MICHAEL HOLMES, HOST, "CNN NEWSROOM" (voice-over): Out of harm's way, countries around the world are flying their citizens out of Israel on repatriation flights filled with foreign nationals fleeing the Israel- Hamas war. Many of the people leaving Israel were there to earn a living, better than they could in their homeland. Officials in Thailand say at least 30 of their citizens have been killed since Hamas launched its attack on Israel two weeks ago. Eight bodies have been returned. Many of the dead worked on Israeli farms. The Thai government says it's working to return the other bodies and also repatriate thousands of Thai citizens who want to leave Israel.

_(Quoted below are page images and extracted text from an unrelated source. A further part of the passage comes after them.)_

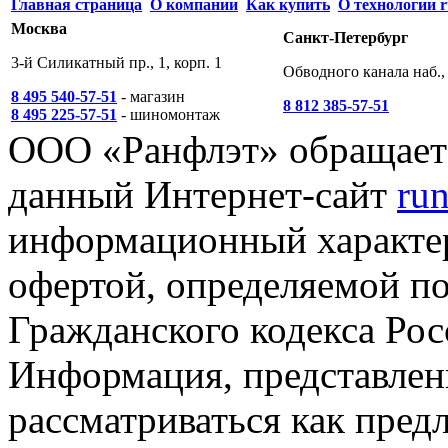
Главная страница
О компании
Как купить
О технологии r
Москва
Санкт-Петербург
3-й Силикатный пр., 1, корп. 1
Обводного канала наб., 
8 495 540-57-51
- магазин
8 812 385-57-51
8 495 225-57-51
- шиномонтаж
ООО «Ранфлэт» обращает 
данный Интернет-сайт
run
информационный характер
офертой, определяемой п
Гражданского кодекса Ро
Информация, представленн
рассматриваться как пред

PIROL CHOTIKASATIEN, THAILAND PERMANENT SECRETARY OF LABOR (TRANSLATED): The number of Thai citizens who wish to return home keeps increasing. We're trying to get Thai people back as much and as soon as possible.
HOLMES (voice-over): Emotional reunions in Manila, as a flight carrying Filipinos who are working in Israel returned home. Many of the evacuees were employed as caregivers in Israel when the attacks happened, and some say they still can't shake what they saw.
MYLENE RIVERA, EVACUEE (TRANSLATED): Apart from the gunfights, explosions were heard along with the sirens. I felt nervous. I was shaking from fear.
HOLMES (voice-over): More than 200 agricultural students from a work study program in Israel flew back to Nepal last week. 10 of their group were killed in the attacks. On Saturday, the bodies of four students were flown back to Kathmandu. Grief-stricken families say it's hard to believe they are gone. DURGA NEUPANE, AUNT OF DECEASED STUDENT (TRANSLATED): He used to say that he would return home, build a concrete house and bring all of us together. Now, even his body is not here.
HOLMES (voice-over): The families say the students were full of hope when they left a chance to earn money as much as $15,000 and learn new skills in Israel's high tech agriculture sector. This father says his son was going to use his savings to start a farming business back in Nepal.
BEJHULAL DANGAURA, FATHER OF DECEASED STUDENT (TRANSLATED): If I had known about this danger, I would have stopped him. I thought he was going there on a study visa, and it would be good for him in his bright future.
HOLMES (voice-over): A future cut short like so many others caught in the middle of a conflict far from their home. Michael Holmes, CNN.
CHATTERLEY: And that's all we have time for this hour. I'm Julia Chatterley. But, I'll be back with more on the Israel-Hamas war in just a few moments time. Stay with CNN.